Document layout detection data:
===============

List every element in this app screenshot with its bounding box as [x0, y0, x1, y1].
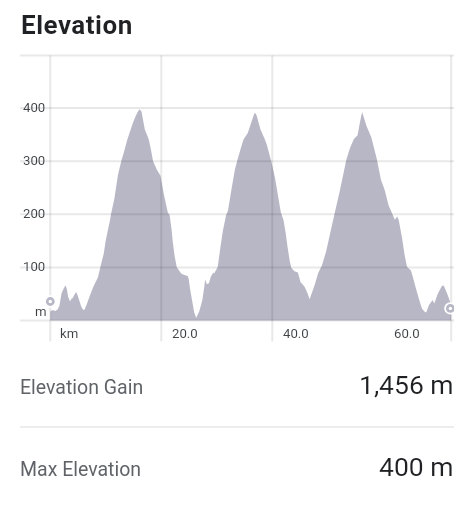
staticText: 400 m	[379, 451, 454, 482]
staticText: 20.0	[172, 326, 198, 341]
staticText: 300	[23, 153, 46, 168]
staticText: 200	[23, 206, 46, 221]
staticText: Elevation Gain	[20, 376, 144, 399]
staticText: 40.0	[283, 326, 309, 341]
button[interactable]: Elevation Gain	[0, 349, 454, 426]
staticText: 400	[23, 100, 46, 115]
staticText: m	[35, 304, 47, 319]
button[interactable]: Max Elevation	[0, 428, 454, 510]
staticText: 1,456 m	[359, 369, 454, 400]
staticText: Elevation	[21, 10, 133, 40]
staticText: 60.0	[394, 326, 420, 341]
staticText: km	[60, 326, 79, 341]
staticText: 100	[23, 259, 46, 274]
staticText: Max Elevation	[20, 458, 142, 481]
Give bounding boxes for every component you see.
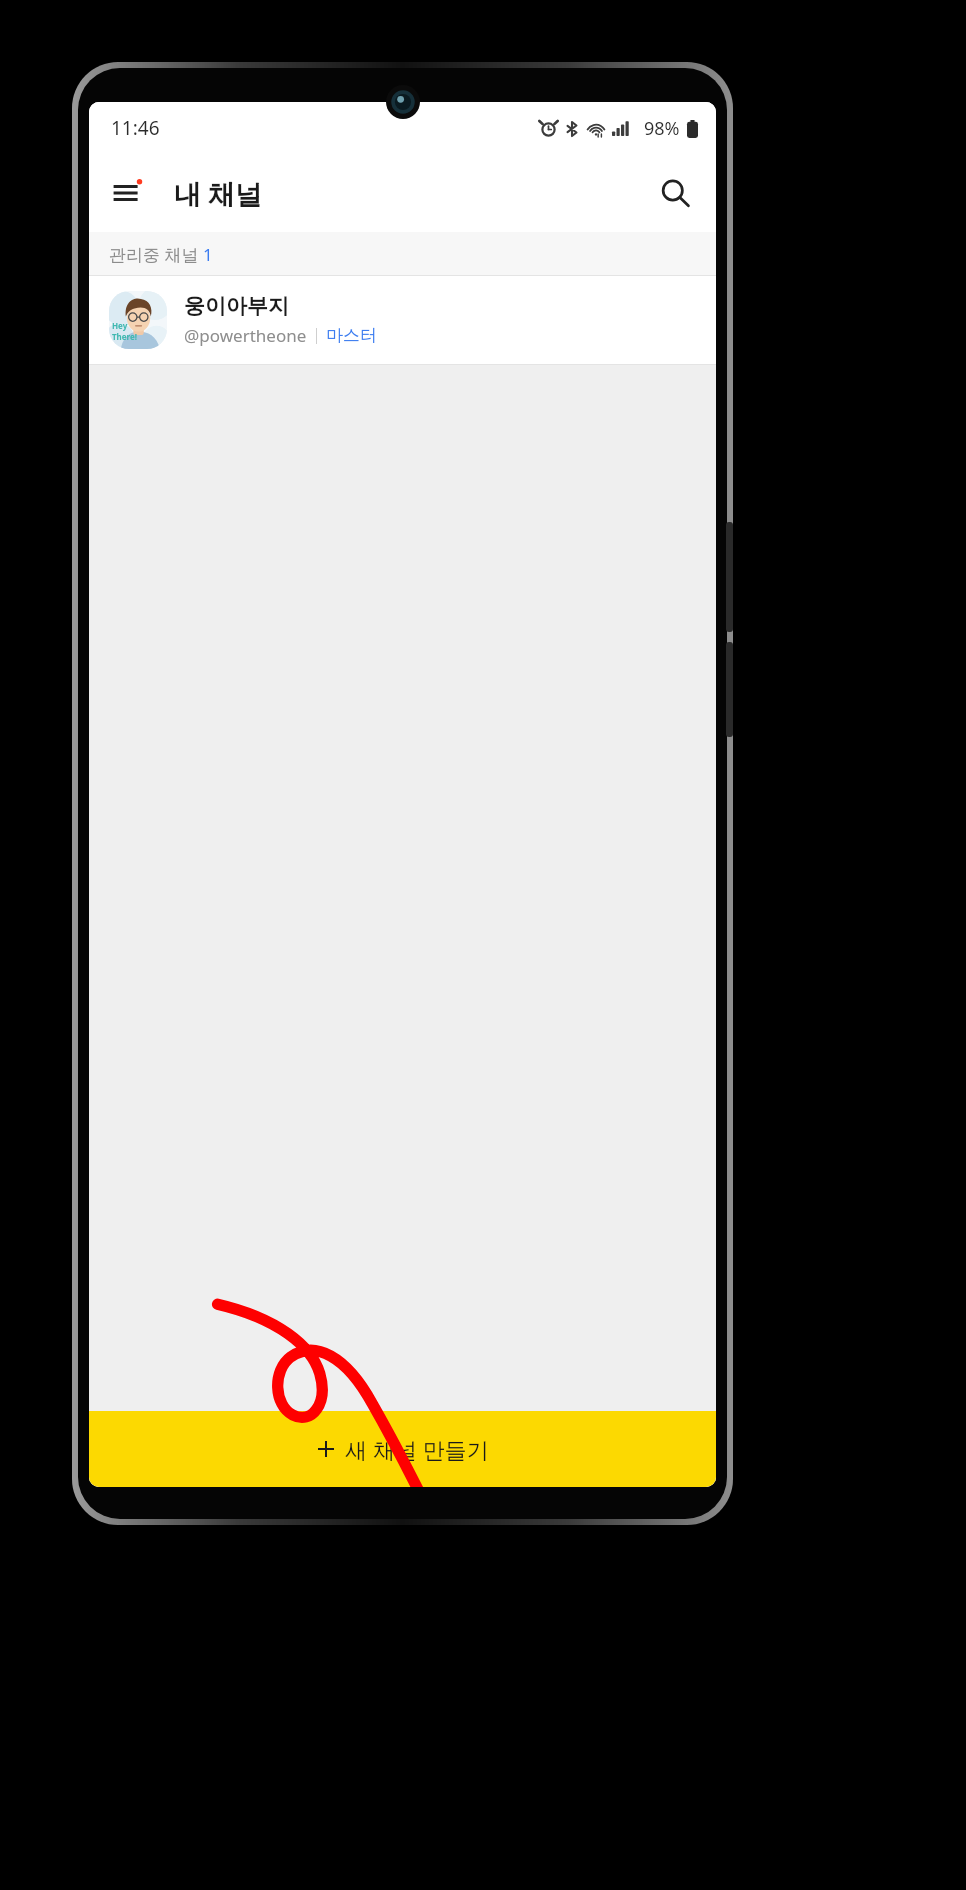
staticText: 웅이아부지 [184, 293, 289, 319]
button[interactable]: 메뉴 [101, 166, 155, 220]
staticText: 새 채널 만들기 [345, 1434, 489, 1464]
staticText: 11:46 [111, 115, 160, 141]
staticText: 관리중 채널 [109, 243, 203, 266]
staticText: 98% [644, 116, 680, 141]
staticText: @powertheone [184, 324, 307, 347]
button[interactable]: 검색 [648, 166, 702, 220]
button[interactable]: Hey [89, 276, 716, 364]
staticText: Hey [112, 320, 128, 331]
staticText: 내 채널 [174, 175, 263, 212]
staticText: 마스터 [326, 325, 377, 346]
button[interactable]: 새 채널 만들기 [89, 1411, 716, 1487]
staticText: 1 [203, 243, 213, 266]
staticText: There! [112, 331, 138, 342]
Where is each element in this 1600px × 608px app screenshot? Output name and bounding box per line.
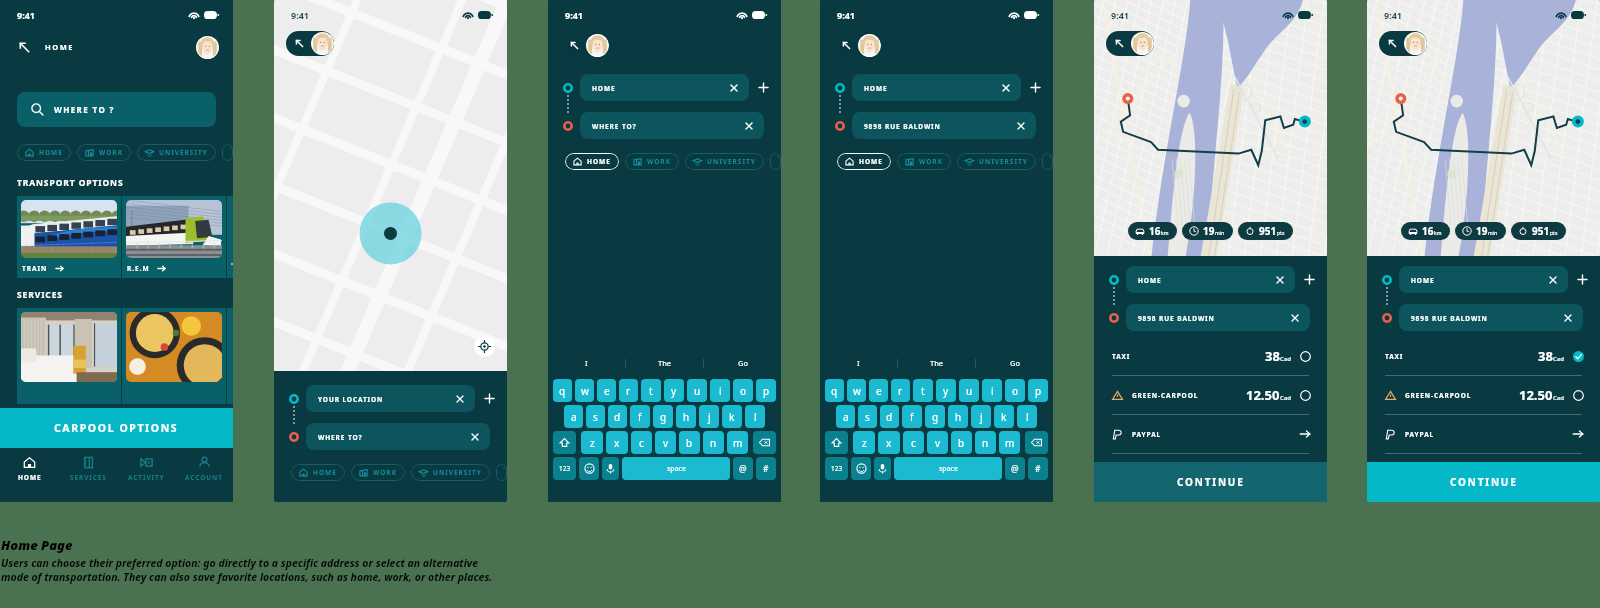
button[interactable]: 16: [1128, 222, 1177, 240]
button[interactable]: Back and profile: [1106, 31, 1154, 56]
button[interactable]: [122, 308, 226, 404]
button[interactable]: g: [925, 405, 945, 428]
button[interactable]: UNIVERSITY: [411, 464, 490, 481]
button[interactable]: e: [597, 379, 616, 402]
button[interactable]: Add stop: [1576, 273, 1589, 286]
button[interactable]: u: [959, 379, 979, 402]
button[interactable]: HOME: [852, 74, 1021, 101]
button[interactable]: x: [878, 431, 900, 454]
button[interactable]: I: [548, 354, 625, 372]
button[interactable]: CARPOOL OPTIONS: [0, 408, 233, 448]
button[interactable]: Voice: [874, 457, 891, 480]
button[interactable]: TAXI: [1094, 337, 1327, 375]
button[interactable]: My location: [474, 336, 495, 357]
button[interactable]: b: [679, 431, 700, 454]
button[interactable]: R.E.M: [122, 196, 226, 278]
button[interactable]: h: [676, 405, 696, 428]
button[interactable]: space: [622, 457, 730, 480]
button[interactable]: Back and profile: [286, 31, 334, 56]
button[interactable]: Profile: [311, 32, 334, 55]
button[interactable]: 19: [1455, 222, 1506, 240]
button[interactable]: Go: [704, 354, 781, 372]
button[interactable]: Profile: [858, 34, 881, 57]
button[interactable]: Go: [976, 354, 1053, 372]
button[interactable]: d: [608, 405, 627, 428]
button[interactable]: a: [836, 405, 855, 428]
button[interactable]: 9898 RUE BALDWIN: [1126, 304, 1310, 331]
button[interactable]: s: [586, 405, 605, 428]
button[interactable]: UNIVERSITY: [137, 144, 216, 161]
button[interactable]: I: [820, 354, 897, 372]
button[interactable]: m: [999, 431, 1020, 454]
button[interactable]: d: [880, 405, 899, 428]
button[interactable]: i: [710, 379, 730, 402]
button[interactable]: Shift: [553, 431, 576, 454]
button[interactable]: [1042, 153, 1053, 170]
button[interactable]: Back: [17, 40, 32, 55]
button[interactable]: HOME: [565, 153, 619, 170]
button[interactable]: TRAIN: [17, 196, 121, 278]
button[interactable]: HOME: [0, 448, 59, 490]
button[interactable]: r: [891, 379, 910, 402]
button[interactable]: 951: [1238, 222, 1293, 240]
button[interactable]: WORK: [897, 153, 951, 170]
button[interactable]: HOME: [580, 74, 749, 101]
button[interactable]: space: [894, 457, 1002, 480]
button[interactable]: z: [853, 431, 875, 454]
button[interactable]: t: [913, 379, 933, 402]
button[interactable]: Add stop: [483, 392, 496, 405]
button[interactable]: g: [653, 405, 673, 428]
button[interactable]: Profile: [1131, 32, 1154, 55]
button[interactable]: 9898 RUE BALDWIN: [1399, 304, 1583, 331]
button[interactable]: WHERE TO ?: [17, 92, 216, 127]
button[interactable]: Profile: [196, 36, 219, 59]
button[interactable]: #: [756, 457, 776, 480]
button[interactable]: SERVICES: [59, 448, 117, 490]
button[interactable]: Back and profile: [1379, 31, 1427, 56]
button[interactable]: Backspace: [1025, 431, 1048, 454]
button[interactable]: Shift: [825, 431, 848, 454]
button[interactable]: z: [581, 431, 603, 454]
button[interactable]: [496, 464, 507, 481]
button[interactable]: Backspace: [753, 431, 776, 454]
button[interactable]: [222, 144, 233, 161]
button[interactable]: m: [727, 431, 748, 454]
button[interactable]: j: [971, 405, 991, 428]
button[interactable]: [17, 308, 121, 404]
button[interactable]: b: [951, 431, 972, 454]
button[interactable]: 16: [1401, 222, 1450, 240]
button[interactable]: j: [699, 405, 719, 428]
button[interactable]: UNIVERSITY: [957, 153, 1036, 170]
button[interactable]: ACTIVITY: [117, 448, 175, 490]
button[interactable]: Profile: [586, 34, 609, 57]
button[interactable]: 9898 RUE BALDWIN: [852, 112, 1036, 139]
button[interactable]: HOME: [291, 464, 345, 481]
button[interactable]: q: [553, 379, 572, 402]
button[interactable]: n: [975, 431, 996, 454]
button[interactable]: r: [619, 379, 638, 402]
button[interactable]: f: [630, 405, 650, 428]
button[interactable]: Add stop: [1303, 273, 1316, 286]
button[interactable]: HOME: [1399, 266, 1568, 293]
button[interactable]: 19: [1182, 222, 1233, 240]
button[interactable]: p: [1028, 379, 1048, 402]
button[interactable]: y: [664, 379, 684, 402]
button[interactable]: y: [936, 379, 956, 402]
button[interactable]: Back and profile: [833, 33, 881, 58]
button[interactable]: c: [631, 431, 652, 454]
button[interactable]: PAYPAL: [1367, 415, 1600, 453]
button[interactable]: WHERE TO?: [306, 423, 490, 450]
button[interactable]: i: [982, 379, 1002, 402]
button[interactable]: Voice: [602, 457, 619, 480]
button[interactable]: Add stop: [1029, 81, 1042, 94]
button[interactable]: h: [948, 405, 968, 428]
button[interactable]: GREEN-CARPOOL: [1367, 376, 1600, 414]
button[interactable]: @: [1005, 457, 1025, 480]
button[interactable]: @: [733, 457, 753, 480]
button[interactable]: WORK: [625, 153, 679, 170]
button[interactable]: l: [745, 405, 765, 428]
button[interactable]: ACCOUNT: [175, 448, 233, 490]
button[interactable]: Emoji: [851, 457, 871, 480]
button[interactable]: v: [655, 431, 676, 454]
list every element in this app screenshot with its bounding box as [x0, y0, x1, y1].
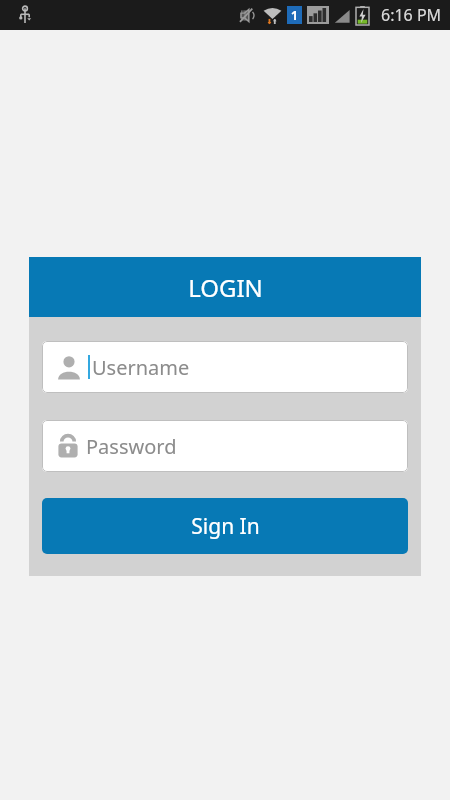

===============

EXERCISE AIM: Would you please print the entries once more, word for word, minus the pictures?

REPLY TO THE EXERCISE:
List every element in this app screenshot with its bounding box as [x0, y0, x1, y1].
staticText: 400 m	[379, 451, 454, 482]
staticText: 20.0	[172, 326, 198, 341]
staticText: 300	[23, 153, 46, 168]
staticText: 200	[23, 206, 46, 221]
staticText: Elevation Gain	[20, 376, 144, 399]
staticText: 40.0	[283, 326, 309, 341]
button[interactable]: Elevation Gain	[0, 349, 454, 426]
staticText: 400	[23, 100, 46, 115]
staticText: m	[35, 304, 47, 319]
button[interactable]: Max Elevation	[0, 428, 454, 510]
staticText: 1,456 m	[359, 369, 454, 400]
staticText: Elevation	[21, 10, 133, 40]
staticText: 60.0	[394, 326, 420, 341]
staticText: km	[60, 326, 79, 341]
staticText: 100	[23, 259, 46, 274]
staticText: Max Elevation	[20, 458, 142, 481]
Give bounding boxes for every component you see.
staticText: 웅이아부지 [184, 293, 289, 319]
button[interactable]: 메뉴 [101, 166, 155, 220]
staticText: 새 채널 만들기 [345, 1434, 489, 1464]
staticText: 11:46 [111, 115, 160, 141]
staticText: 관리중 채널 [109, 243, 203, 266]
staticText: 98% [644, 116, 680, 141]
staticText: @powertheone [184, 324, 307, 347]
button[interactable]: 검색 [648, 166, 702, 220]
button[interactable]: Hey [89, 276, 716, 364]
staticText: Hey [112, 320, 128, 331]
staticText: 내 채널 [174, 175, 263, 212]
staticText: 마스터 [326, 325, 377, 346]
button[interactable]: 새 채널 만들기 [89, 1411, 716, 1487]
staticText: 1 [203, 243, 213, 266]
staticText: There! [112, 331, 138, 342]
Where is each element in this 1600px × 608px app screenshot? Output name and bounding box per line.
button[interactable]: 16: [1128, 222, 1177, 240]
button[interactable]: Back and profile: [1106, 31, 1154, 56]
button[interactable]: [122, 308, 226, 404]
button[interactable]: g: [925, 405, 945, 428]
button[interactable]: UNIVERSITY: [411, 464, 490, 481]
button[interactable]: e: [597, 379, 616, 402]
button[interactable]: Add stop: [1576, 273, 1589, 286]
button[interactable]: u: [959, 379, 979, 402]
button[interactable]: HOME: [852, 74, 1021, 101]
button[interactable]: x: [878, 431, 900, 454]
button[interactable]: I: [548, 354, 625, 372]
button[interactable]: CARPOOL OPTIONS: [0, 408, 233, 448]
button[interactable]: Voice: [874, 457, 891, 480]
button[interactable]: TAXI: [1094, 337, 1327, 375]
button[interactable]: My location: [474, 336, 495, 357]
button[interactable]: b: [679, 431, 700, 454]
button[interactable]: R.E.M: [122, 196, 226, 278]
button[interactable]: h: [676, 405, 696, 428]
button[interactable]: space: [622, 457, 730, 480]
button[interactable]: Back and profile: [286, 31, 334, 56]
button[interactable]: Profile: [311, 32, 334, 55]
button[interactable]: 19: [1455, 222, 1506, 240]
button[interactable]: Go: [704, 354, 781, 372]
button[interactable]: Profile: [858, 34, 881, 57]
button[interactable]: Go: [976, 354, 1053, 372]
button[interactable]: d: [608, 405, 627, 428]
button[interactable]: a: [836, 405, 855, 428]
button[interactable]: 9898 RUE BALDWIN: [1126, 304, 1310, 331]
button[interactable]: s: [586, 405, 605, 428]
button[interactable]: UNIVERSITY: [137, 144, 216, 161]
button[interactable]: I: [820, 354, 897, 372]
button[interactable]: m: [999, 431, 1020, 454]
button[interactable]: d: [880, 405, 899, 428]
button[interactable]: i: [710, 379, 730, 402]
button[interactable]: Shift: [553, 431, 576, 454]
button[interactable]: [1042, 153, 1053, 170]
button[interactable]: Back: [17, 40, 32, 55]
button[interactable]: HOME: [565, 153, 619, 170]
button[interactable]: TRAIN: [17, 196, 121, 278]
button[interactable]: HOME: [0, 448, 59, 490]
button[interactable]: r: [891, 379, 910, 402]
button[interactable]: 951: [1238, 222, 1293, 240]
button[interactable]: WORK: [897, 153, 951, 170]
button[interactable]: HOME: [580, 74, 749, 101]
button[interactable]: space: [894, 457, 1002, 480]
button[interactable]: z: [853, 431, 875, 454]
button[interactable]: t: [913, 379, 933, 402]
button[interactable]: Add stop: [483, 392, 496, 405]
button[interactable]: g: [653, 405, 673, 428]
button[interactable]: Profile: [1131, 32, 1154, 55]
button[interactable]: 9898 RUE BALDWIN: [1399, 304, 1583, 331]
button[interactable]: WHERE TO ?: [17, 92, 216, 127]
button[interactable]: Profile: [196, 36, 219, 59]
button[interactable]: #: [756, 457, 776, 480]
button[interactable]: SERVICES: [59, 448, 117, 490]
button[interactable]: Back and profile: [1379, 31, 1427, 56]
button[interactable]: Backspace: [1025, 431, 1048, 454]
button[interactable]: Shift: [825, 431, 848, 454]
button[interactable]: z: [581, 431, 603, 454]
button[interactable]: [496, 464, 507, 481]
button[interactable]: Backspace: [753, 431, 776, 454]
button[interactable]: [222, 144, 233, 161]
button[interactable]: m: [727, 431, 748, 454]
button[interactable]: j: [971, 405, 991, 428]
button[interactable]: [17, 308, 121, 404]
button[interactable]: b: [951, 431, 972, 454]
button[interactable]: 16: [1401, 222, 1450, 240]
button[interactable]: j: [699, 405, 719, 428]
button[interactable]: UNIVERSITY: [957, 153, 1036, 170]
button[interactable]: ACTIVITY: [117, 448, 175, 490]
button[interactable]: Profile: [586, 34, 609, 57]
button[interactable]: 9898 RUE BALDWIN: [852, 112, 1036, 139]
button[interactable]: HOME: [291, 464, 345, 481]
button[interactable]: q: [553, 379, 572, 402]
button[interactable]: n: [975, 431, 996, 454]
button[interactable]: r: [619, 379, 638, 402]
button[interactable]: f: [630, 405, 650, 428]
button[interactable]: Add stop: [1303, 273, 1316, 286]
button[interactable]: HOME: [1399, 266, 1568, 293]
button[interactable]: 19: [1182, 222, 1233, 240]
button[interactable]: p: [1028, 379, 1048, 402]
button[interactable]: y: [664, 379, 684, 402]
button[interactable]: y: [936, 379, 956, 402]
button[interactable]: Back and profile: [833, 33, 881, 58]
button[interactable]: c: [631, 431, 652, 454]
button[interactable]: PAYPAL: [1367, 415, 1600, 453]
button[interactable]: WHERE TO?: [306, 423, 490, 450]
button[interactable]: i: [982, 379, 1002, 402]
button[interactable]: Voice: [602, 457, 619, 480]
button[interactable]: Add stop: [1029, 81, 1042, 94]
button[interactable]: h: [948, 405, 968, 428]
button[interactable]: GREEN-CARPOOL: [1367, 376, 1600, 414]
button[interactable]: @: [1005, 457, 1025, 480]
button[interactable]: @: [733, 457, 753, 480]
button[interactable]: WORK: [625, 153, 679, 170]
button[interactable]: l: [745, 405, 765, 428]
button[interactable]: ACCOUNT: [175, 448, 233, 490]
button[interactable]: Emoji: [851, 457, 871, 480]
button[interactable]: v: [655, 431, 676, 454]
list every element in this app screenshot with its bounding box as [x0, y0, x1, y1].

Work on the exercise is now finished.